-- Available data --
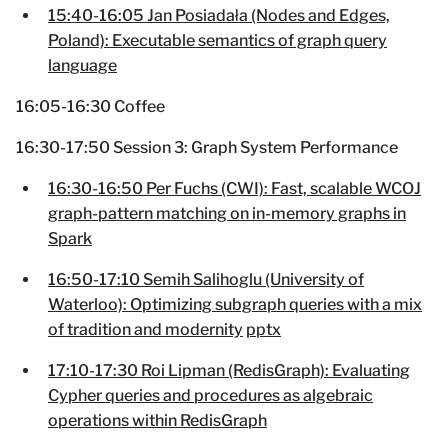
15:40-16:05 Jan Posiadała (Nodes and Edges,
Poland): Executable semantics of graph query
language
16:05-16:30 Coffee
16:30-17:50 Session 3: Graph System Performance
16:30-16:50 Per Fuchs (CWI): Fast, scalable WCOJ
graph-pattern matching on in-memory graphs in
Spark
16:50-17:10 Semih Salihoglu (University of
Waterloo): Optimizing subgraph queries with a mix
of tradition and modernity
pptx
17:10-17:30 Roi Lipman (RedisGraph): Evaluating
Cypher queries and procedures as algebraic
operations within RedisGraph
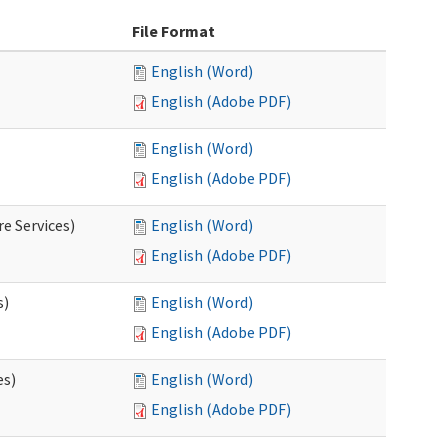
File Format
English (Word)
English (Adobe PDF)
English (Word)
English (Adobe PDF)
e Services)
English (Word)
English (Adobe PDF)
s)
English (Word)
English (Adobe PDF)
es)
English (Word)
English (Adobe PDF)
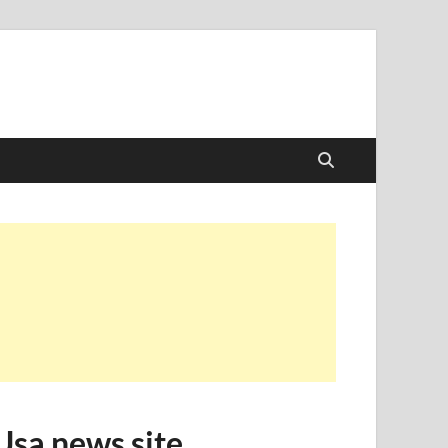
Usa news site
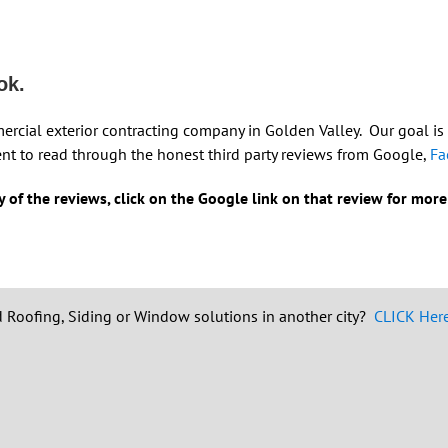
ok.
mercial exterior contracting company in Golden Valley. Our goal is
nt to read through the honest third party reviews from Google,
Fa
 of the reviews, click on the Google link on that review for more
 Roofing, Siding or Window solutions in another city?
CLICK Here 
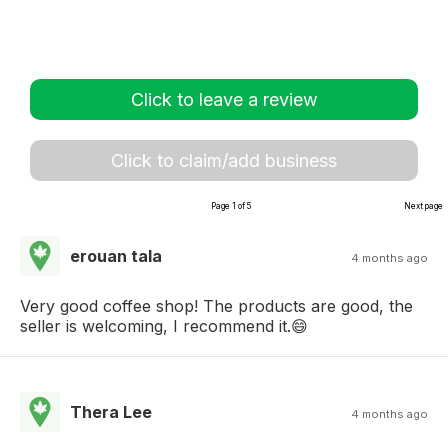
Click to leave a review
Click to claim/add business
Page 1 of 5
Next page
erouan tala
4 months ago
Very good coffee shop! The products are good, the
seller is welcoming, I recommend it.😄
Thera Lee
4 months ago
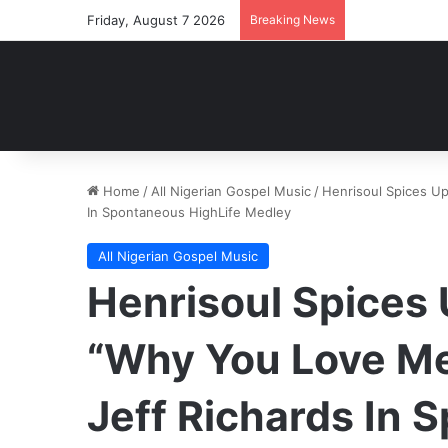
Friday, August 7 2026
Breaking News
Home
/
All Nigerian Gospel Music
/
Henrisoul Spices Up
In Spontaneous HighLife Medley
All Nigerian Gospel Music
Henrisoul Spices
“Why You Love Me
Jeff Richards In 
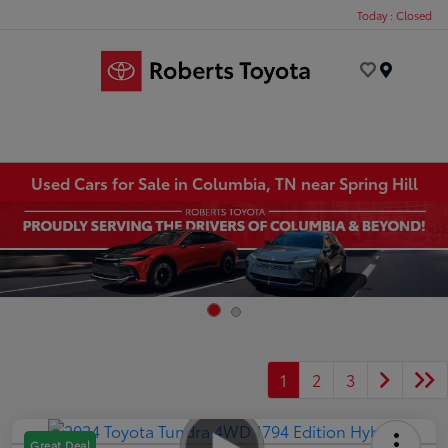
Today : Closed
Menu
Used Cars for Sale in Columbia, TN near Spring Hill
1
2
3
Great Deal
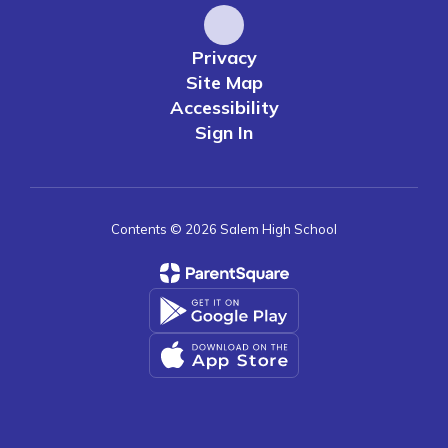
Privacy
Site Map
Accessibility
Sign In
Contents © 2026 Salem High School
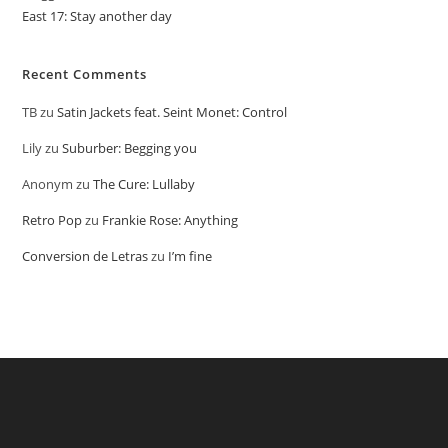
East 17: Stay another day
Recent Comments
TB
zu
Satin Jackets feat. Seint Monet: Control
Lily
zu
Suburber: Begging you
Anonym
zu
The Cure: Lullaby
Retro Pop
zu
Frankie Rose: Anything
Conversion de Letras
zu
I’m fine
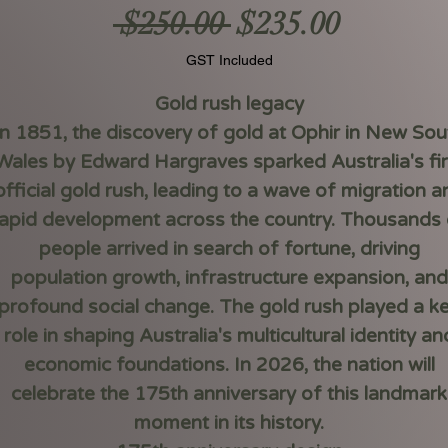
Regular
Sale
 $250.00 
$235.00
Price
Price
GST Included
Gold rush legacy
In 1851, the discovery of gold at Ophir in New Sou
Wales by Edward Hargraves sparked Australia's fir
official gold rush, leading to a wave of migration a
rapid development across the country. Thousands 
people arrived in search of fortune, driving
population growth, infrastructure expansion, and
profound social change. The gold rush played a k
role in shaping Australia's multicultural identity an
economic foundations. In 2026, the nation will
celebrate the 175th anniversary of this landmark
moment in its history.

-- Exercise brief --
Set down the data again, exactly, without images.

-- Result for this exercise --
15:40-16:05 Jan Posiadała (Nodes and Edges,
Poland): Executable semantics of graph query
language
16:05-16:30 Coffee
16:30-17:50 Session 3: Graph System Performance
16:30-16:50 Per Fuchs (CWI): Fast, scalable WCOJ
graph-pattern matching on in-memory graphs in
Spark
16:50-17:10 Semih Salihoglu (University of
Waterloo): Optimizing subgraph queries with a mix
of tradition and modernity
pptx
17:10-17:30 Roi Lipman (RedisGraph): Evaluating
Cypher queries and procedures as algebraic
operations within RedisGraph
File Format
English (Word)
English (Adobe PDF)
English (Word)
English (Adobe PDF)
e Services)
English (Word)
English (Adobe PDF)
s)
English (Word)
English (Adobe PDF)
es)
English (Word)
English (Adobe PDF)
Usa news site
ok.
mercial exterior contracting company in Golden Valley. Our goal is
nt to read through the honest third party reviews from Google,
Fa
 of the reviews, click on the Google link on that review for more
 Roofing, Siding or Window solutions in another city?
CLICK Here 
Click to leave a review
Click to claim/add business
Page 1 of 5
Next page
erouan tala
4 months ago
Very good coffee shop! The products are good, the
seller is welcoming, I recommend it.😄
Thera Lee
4 months ago
Friday, August 7 2026
Breaking News
Home
/
All Nigerian Gospel Music
/
Henrisoul Spices Up
In Spontaneous HighLife Medley
All Nigerian Gospel Music
Henrisoul Spices
“Why You Love Me
Jeff Richards In 
Today : Closed
Menu
Used Cars for Sale in Columbia, TN near Spring Hill
1
2
3
Great Deal
Privacy
Site Map
Accessibility
Sign In
Contents © 2026 Salem High School
East 17: Stay another day
Recent Comments
TB
zu
Satin Jackets feat. Seint Monet: Control
Lily
zu
Suburber: Begging you
Anonym
zu
The Cure: Lullaby
Retro Pop
zu
Frankie Rose: Anything
Conversion de Letras
zu
I’m fine
Regular
Sale
 $250.00 
$235.00
Price
Price
GST Included
Gold rush legacy
In 1851, the discovery of gold at Ophir in New Sou
Wales by Edward Hargraves sparked Australia's fir
official gold rush, leading to a wave of migration a
rapid development across the country. Thousands 
people arrived in search of fortune, driving
population growth, infrastructure expansion, and
profound social change. The gold rush played a k
role in shaping Australia's multicultural identity an
economic foundations. In 2026, the nation will
celebrate the 175th anniversary of this landmark
moment in its history.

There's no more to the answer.